When the string "Настройки" is part of a line in the data below, report the whole line.

________

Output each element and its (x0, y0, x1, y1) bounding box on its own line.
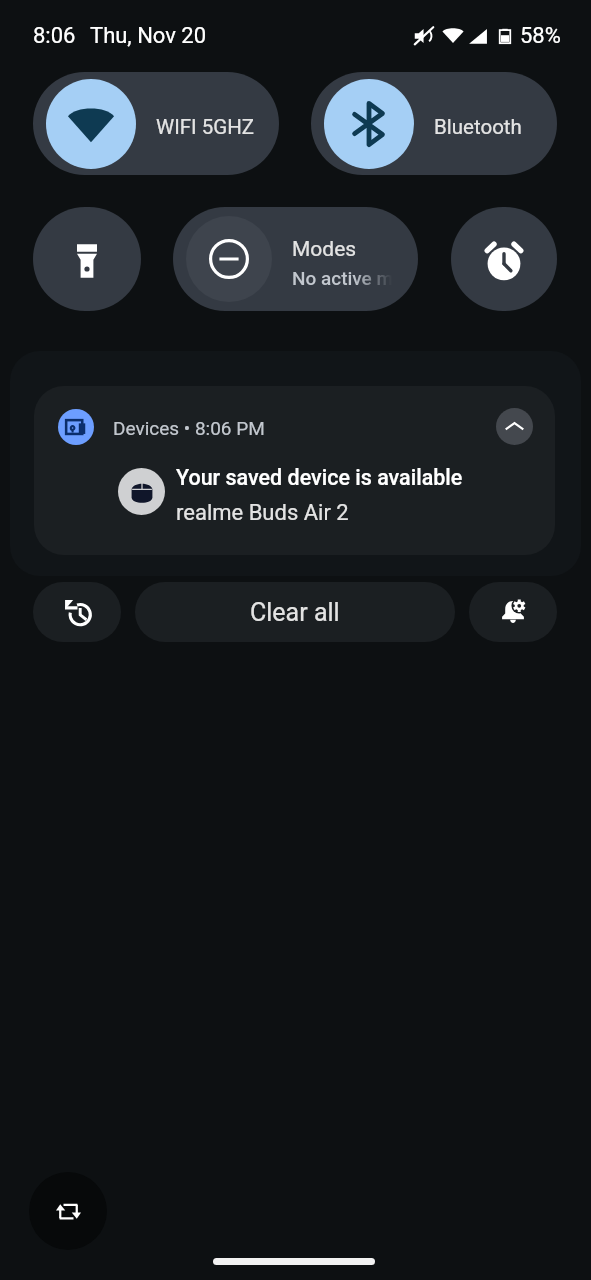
button[interactable]: Flashlight (33, 207, 141, 311)
staticText: Bluetooth (434, 115, 522, 139)
button[interactable]: Alarm (451, 207, 557, 311)
staticText: Thu, Nov 20 (90, 23, 207, 49)
button[interactable]: Clear all (135, 582, 455, 642)
button[interactable]: Rotate screen (29, 1172, 107, 1250)
button[interactable]: Modes (173, 207, 418, 311)
staticText: 8:06 (33, 23, 76, 49)
button[interactable]: Devices • 8:06 PM (34, 386, 555, 555)
button[interactable]: Bluetooth (311, 72, 557, 175)
button[interactable]: Collapse notification (496, 408, 533, 445)
button[interactable]: Notification history (33, 582, 121, 642)
button[interactable]: WIFI 5GHZ (33, 72, 279, 175)
staticText: No active modes (292, 267, 392, 289)
staticText: Clear all (250, 598, 340, 627)
staticText: Devices • 8:06 PM (113, 417, 265, 439)
button[interactable]: Notification settings (469, 582, 557, 642)
staticText: Modes (292, 237, 357, 262)
staticText: WIFI 5GHZ (156, 115, 255, 139)
staticText: 58% (520, 23, 561, 49)
staticText: realme Buds Air 2 (176, 500, 349, 526)
staticText: Your saved device is available (176, 465, 463, 490)
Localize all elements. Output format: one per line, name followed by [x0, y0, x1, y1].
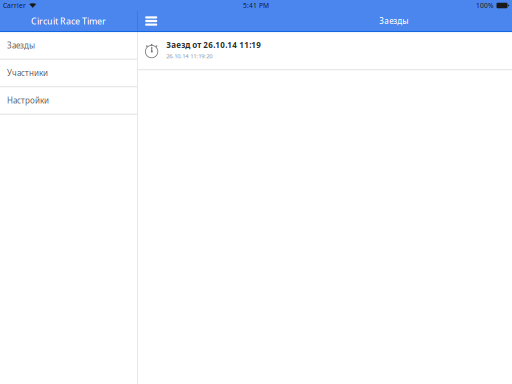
staticText: Заезд от 26.10.14 11:19	[166, 40, 261, 50]
staticText: Участники	[7, 68, 48, 78]
staticText: Carrier	[3, 1, 26, 10]
staticText: 26.10.14 11:19:20	[166, 52, 212, 60]
staticText: 5:41 PM	[243, 1, 269, 10]
staticText: Circuit Race Timer	[31, 15, 106, 27]
button[interactable]: Заезды	[0, 32, 137, 60]
staticText: Настройки	[7, 95, 49, 106]
staticText: Заезды	[7, 40, 35, 51]
button[interactable]: Настройки	[0, 87, 137, 115]
button[interactable]: Заезд от 26.10.14 11:19	[138, 32, 512, 70]
button[interactable]: Menu	[138, 11, 164, 31]
button[interactable]: Участники	[0, 60, 137, 87]
staticText: Заезды	[379, 16, 408, 26]
staticText: 100%	[476, 1, 494, 10]
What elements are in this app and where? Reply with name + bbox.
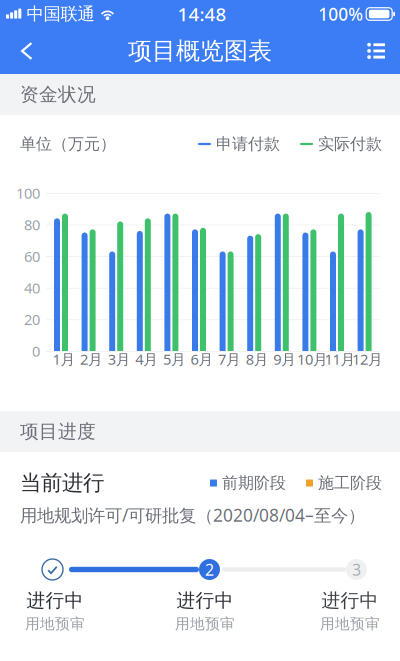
staticText: 1月 — [52, 349, 76, 369]
staticText: 项目进度 — [20, 420, 96, 443]
staticText: 实际付款 — [318, 134, 382, 154]
staticText: 进行中 — [322, 589, 378, 612]
staticText: 8月 — [246, 349, 269, 369]
staticText: 用地规划许可/可研批复（2020/08/04–至今） — [20, 504, 365, 526]
staticText: 60 — [24, 246, 40, 266]
staticText: 项目概览图表 — [128, 36, 272, 66]
staticText: 进行中 — [26, 589, 84, 612]
staticText: 用地预审 — [175, 615, 235, 633]
staticText: 80 — [24, 215, 40, 234]
staticText: 3 — [352, 559, 361, 580]
staticText: 进行中 — [176, 589, 234, 612]
staticText: 10月 — [297, 349, 328, 369]
staticText: 0 — [32, 341, 40, 361]
staticText: 6月 — [190, 349, 214, 369]
button[interactable]: 返回 — [0, 28, 44, 74]
staticText: 40 — [24, 278, 40, 298]
staticText: 2 — [205, 559, 214, 580]
button[interactable]: 列表 — [353, 28, 400, 74]
staticText: 4月 — [135, 349, 158, 369]
staticText: 前期阶段 — [222, 473, 286, 493]
staticText: 11月 — [324, 349, 356, 369]
staticText: 2月 — [80, 349, 103, 369]
staticText: 施工阶段 — [318, 473, 382, 493]
staticText: 用地预审 — [320, 615, 380, 633]
staticText: 单位（万元） — [20, 134, 116, 154]
staticText: 5月 — [163, 349, 186, 369]
staticText: 100% — [318, 2, 363, 26]
staticText: 14:48 — [178, 2, 226, 26]
staticText: 7月 — [218, 349, 241, 369]
staticText: 9月 — [273, 349, 296, 369]
staticText: 100 — [16, 183, 40, 203]
staticText: 20 — [24, 310, 40, 329]
staticText: 当前进行 — [20, 470, 104, 496]
staticText: 申请付款 — [216, 134, 280, 154]
staticText: 3月 — [108, 349, 131, 369]
staticText: 中国联通 — [26, 3, 94, 25]
staticText: 用地预审 — [25, 615, 85, 633]
staticText: 资金状况 — [20, 83, 96, 106]
staticText: 12月 — [352, 349, 383, 369]
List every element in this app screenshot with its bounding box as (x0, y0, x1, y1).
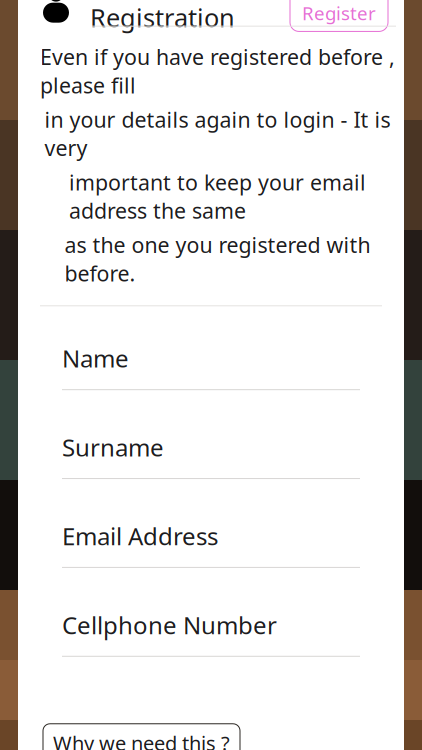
staticText: in your details again to login - It is v… (44, 105, 390, 162)
staticText: Name (62, 342, 129, 374)
staticText: Even if you have registered before , ple… (40, 43, 395, 99)
staticText: as the one you registered with before. (64, 231, 370, 287)
staticText: Cellphone Number (62, 609, 277, 641)
staticText: Why we need this ? (53, 730, 230, 750)
staticText: Email Address (62, 520, 218, 552)
staticText: important to keep your email address the… (69, 168, 366, 225)
button[interactable]: Why we need this ? (43, 724, 240, 750)
staticText: User Registration (90, 0, 235, 34)
staticText: Login/Register (302, 0, 376, 26)
staticText: Surname (62, 431, 164, 463)
button[interactable]: Login/Register (290, 0, 388, 32)
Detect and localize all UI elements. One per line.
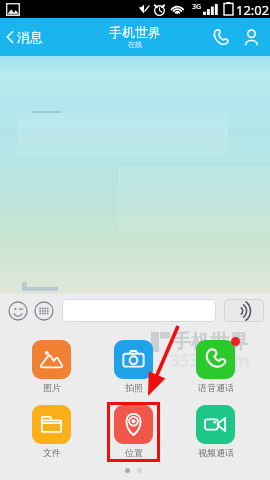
button[interactable]: 文件 bbox=[25, 402, 78, 462]
button[interactable]: Keyboard bbox=[31, 298, 56, 323]
button[interactable]: 视频通话 bbox=[189, 402, 242, 462]
staticText: 12:02 bbox=[236, 1, 270, 19]
staticText: 视频通话 bbox=[198, 447, 234, 458]
button[interactable]: Voice message bbox=[224, 299, 264, 322]
button[interactable] bbox=[62, 299, 216, 322]
button[interactable]: 位置 bbox=[107, 402, 160, 462]
staticText: 消息 bbox=[17, 29, 43, 45]
staticText: 手机世界 bbox=[109, 24, 161, 40]
staticText: 3G bbox=[192, 2, 202, 12]
button[interactable]: 消息 bbox=[0, 23, 51, 51]
button[interactable]: Emoji bbox=[5, 298, 30, 323]
button[interactable]: Contact bbox=[237, 23, 265, 51]
staticText: 3533.com bbox=[170, 349, 250, 372]
staticText: 位置 bbox=[125, 447, 143, 458]
staticText: 图片 bbox=[43, 382, 61, 393]
staticText: 手机世界 bbox=[172, 330, 248, 354]
staticText: 文件 bbox=[43, 447, 61, 458]
staticText: 语音通话 bbox=[198, 382, 234, 393]
button[interactable]: 图片 bbox=[25, 337, 78, 397]
staticText: 拍照 bbox=[125, 382, 143, 393]
button[interactable]: Call bbox=[207, 23, 235, 51]
button[interactable]: 语音通话 bbox=[189, 337, 242, 397]
button[interactable]: 拍照 bbox=[107, 337, 160, 397]
staticText: 在线 bbox=[128, 40, 142, 49]
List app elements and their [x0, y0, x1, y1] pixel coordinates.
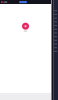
button[interactable]: App logo: [22, 23, 29, 30]
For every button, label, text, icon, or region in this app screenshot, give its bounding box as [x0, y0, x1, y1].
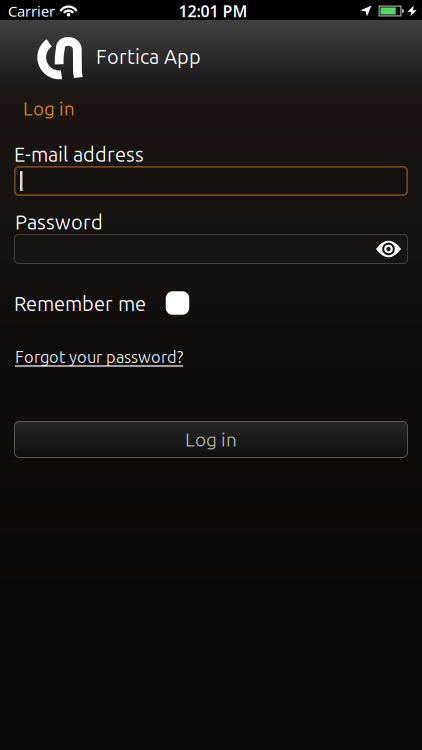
- staticText: Log in: [23, 98, 75, 119]
- button[interactable]: Show password: [376, 240, 408, 258]
- staticText: Fortica App: [96, 45, 201, 68]
- button[interactable]: Forgot your password?: [15, 348, 183, 366]
- staticText: Remember me: [14, 292, 146, 315]
- staticText: E-mail address: [14, 143, 144, 166]
- staticText: 12:01 PM: [178, 0, 248, 22]
- button[interactable]: Remember me: [166, 291, 189, 315]
- staticText: Log in: [185, 429, 237, 450]
- staticText: Password: [15, 211, 103, 233]
- staticText: Forgot your password?: [15, 348, 183, 366]
- staticText: Carrier: [8, 1, 55, 21]
- button[interactable]: Log in: [14, 421, 408, 458]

________

* REPLY TO THE TASK
staticText: Настройки	[7, 95, 49, 106]
button[interactable]: Настройки	[0, 87, 137, 115]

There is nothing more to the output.